Stored items from a collection:
════════════════════

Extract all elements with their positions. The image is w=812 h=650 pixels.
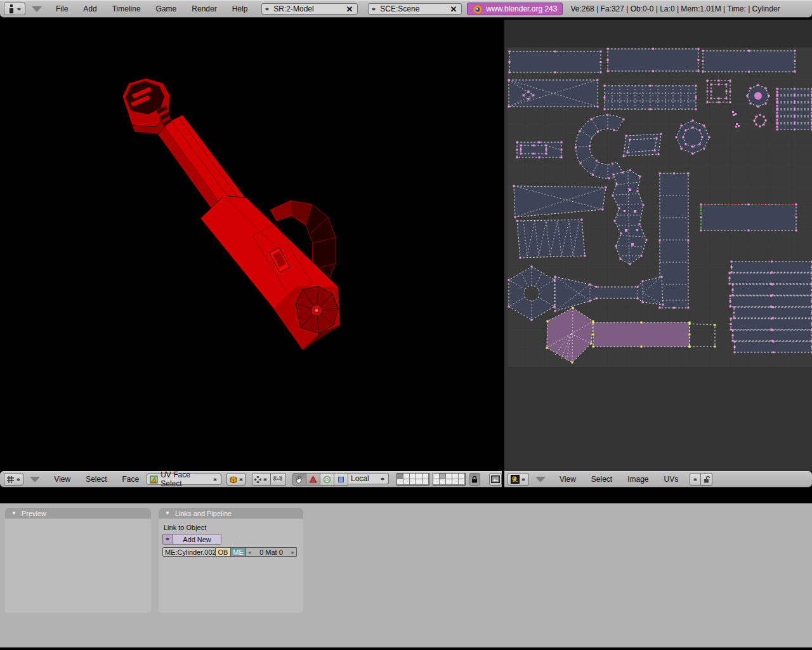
- ob-toggle-button[interactable]: OB: [216, 547, 231, 557]
- pivot-selector-button[interactable]: [252, 473, 271, 486]
- blender-window: File Add Timeline Game Render Help SR:2-…: [0, 0, 812, 650]
- mesh-name-field[interactable]: ME:Cylinder.002: [162, 547, 216, 557]
- menu-file[interactable]: File: [56, 4, 68, 13]
- image-pin-selector-button[interactable]: [690, 473, 701, 486]
- panel-collapse-icon[interactable]: ▼: [165, 510, 170, 516]
- lock-layers-button[interactable]: [469, 473, 480, 486]
- updown-arrows-icon: [263, 476, 268, 483]
- material-counter-value: 0 Mat 0: [259, 548, 283, 556]
- updown-arrows-icon: [16, 476, 22, 483]
- screen-name: SR:2-Model: [273, 4, 341, 13]
- pivot-dots-icon: [254, 476, 261, 483]
- buttons-window: ▼ Preview ▼ Links and Pipeline Link to O…: [0, 503, 812, 647]
- me-toggle-button[interactable]: ME: [231, 547, 246, 557]
- panel-collapse-icon[interactable]: ▼: [11, 510, 16, 516]
- updown-arrows-icon: [239, 476, 244, 483]
- version-label: www.blender.org 243: [486, 4, 557, 13]
- draw-type-button[interactable]: [226, 473, 246, 486]
- link-to-object-label: Link to Object: [164, 524, 299, 531]
- mode-selector[interactable]: UV Face Select: [147, 474, 221, 485]
- uv-layout-canvas: [504, 20, 812, 471]
- menu-select[interactable]: Select: [591, 475, 612, 484]
- preview-panel[interactable]: ▼ Preview: [5, 508, 151, 613]
- green-circle-icon: [323, 475, 331, 484]
- manipulator-extra-button[interactable]: [334, 473, 348, 486]
- browse-mesh-dropdown[interactable]: [162, 534, 173, 545]
- material-counter[interactable]: ◂ 0 Mat 0 ▸: [246, 547, 297, 557]
- uv-image-editor[interactable]: [504, 20, 812, 471]
- updown-arrows-icon: [371, 6, 377, 13]
- menu-face[interactable]: Face: [122, 475, 140, 484]
- manipulator-toggle-button[interactable]: [271, 473, 286, 486]
- solid-cube-icon: [228, 475, 237, 484]
- updown-arrows-icon: [521, 476, 527, 483]
- mode-label: UV Face Select: [160, 470, 210, 488]
- left-arrow-icon[interactable]: ◂: [248, 549, 251, 555]
- updown-arrows-icon: [165, 536, 171, 543]
- links-and-pipeline-panel[interactable]: ▼ Links and Pipeline Link to Object Add …: [159, 508, 303, 613]
- preview-panel-title: Preview: [22, 510, 46, 517]
- grid-3d-view-icon: [6, 475, 15, 484]
- collapse-menus-icon[interactable]: [32, 6, 42, 12]
- menu-uvs[interactable]: UVs: [664, 475, 679, 484]
- window-type-button[interactable]: [4, 3, 25, 15]
- mesh-object-red-drill: [0, 20, 502, 471]
- lock-open-icon: [704, 475, 710, 483]
- updown-arrows-icon: [213, 476, 218, 483]
- manipulator-scale-button[interactable]: [320, 473, 334, 486]
- scene-statistics: Ve:268 | Fa:327 | Ob:0-0 | La:0 | Mem:1.…: [570, 4, 780, 13]
- menu-render[interactable]: Render: [192, 4, 216, 13]
- close-icon[interactable]: ✕: [448, 4, 459, 14]
- editor-type-selector-uv[interactable]: [508, 473, 529, 486]
- lock-closed-icon: [471, 475, 478, 483]
- face-select-mode-icon: [150, 475, 158, 484]
- menu-help[interactable]: Help: [232, 4, 248, 13]
- update-lock-button[interactable]: [701, 473, 712, 486]
- main-header: File Add Timeline Game Render Help SR:2-…: [0, 0, 812, 18]
- picture-icon: [491, 475, 500, 483]
- collapse-menus-icon[interactable]: [30, 477, 40, 482]
- updown-arrows-icon: [16, 6, 22, 13]
- orientation-label: Local: [351, 474, 377, 483]
- scene-selector[interactable]: SCE:Scene ✕: [368, 3, 462, 15]
- links-panel-body: Link to Object Add New ME:Cylinder.002 O…: [159, 519, 303, 613]
- render-preview-button[interactable]: [489, 473, 502, 486]
- collapse-menus-icon[interactable]: [535, 477, 546, 482]
- layer-buttons-group-1[interactable]: [396, 473, 429, 486]
- info-icon: [8, 4, 15, 13]
- version-button[interactable]: www.blender.org 243: [467, 3, 563, 15]
- viewport-3d-header: View Select Face UV Face Select: [0, 471, 502, 488]
- menu-timeline[interactable]: Timeline: [112, 4, 141, 13]
- updown-arrows-icon: [380, 475, 386, 482]
- menu-add[interactable]: Add: [83, 4, 96, 13]
- blue-square-icon: [337, 476, 344, 483]
- manipulator-translate-button[interactable]: [292, 473, 306, 486]
- menu-game[interactable]: Game: [156, 4, 177, 13]
- manipulator-rotate-button[interactable]: [306, 473, 320, 486]
- red-triangle-icon: [309, 475, 317, 483]
- menu-view[interactable]: View: [54, 475, 70, 484]
- move-widget-icon: [273, 476, 282, 482]
- close-icon[interactable]: ✕: [344, 4, 355, 14]
- screen-selector[interactable]: SR:2-Model ✕: [261, 3, 358, 15]
- updown-arrows-icon: [693, 476, 698, 483]
- transform-orientation-selector[interactable]: Local: [348, 473, 389, 484]
- preview-panel-header[interactable]: ▼ Preview: [5, 508, 151, 519]
- preview-panel-body: [5, 519, 151, 613]
- menu-view[interactable]: View: [560, 475, 576, 484]
- hand-icon: [296, 475, 303, 484]
- right-arrow-icon[interactable]: ▸: [291, 549, 294, 555]
- menu-select[interactable]: Select: [86, 475, 107, 484]
- image-editor-icon: [511, 475, 520, 484]
- updown-arrows-icon: [265, 6, 270, 13]
- layer-buttons-group-2[interactable]: [433, 473, 466, 486]
- links-panel-title: Links and Pipeline: [175, 510, 232, 517]
- viewport-3d[interactable]: [0, 20, 502, 471]
- editor-type-selector-3d[interactable]: [4, 473, 23, 486]
- add-new-button[interactable]: Add New: [173, 534, 221, 545]
- links-panel-header[interactable]: ▼ Links and Pipeline: [159, 508, 303, 519]
- menu-image[interactable]: Image: [627, 475, 648, 484]
- scene-name: SCE:Scene: [380, 4, 445, 13]
- blender-logo-icon: [473, 4, 482, 14]
- uv-editor-header: View Select Image UVs: [504, 471, 812, 488]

════════════════════

> YOUR ASSIGNMENT:
In the data above, find each line that has the word "Pipeline" and copy it out.

> YOUR RESPONSE:
- buttons-window: ▼ Preview ▼ Links and Pipeline Link to O…: [0, 503, 812, 647]
- links-and-pipeline-panel[interactable]: ▼ Links and Pipeline Link to Object Add …: [159, 508, 303, 613]
- links-panel-title: Links and Pipeline: [175, 510, 232, 517]
- links-panel-header[interactable]: ▼ Links and Pipeline: [159, 508, 303, 519]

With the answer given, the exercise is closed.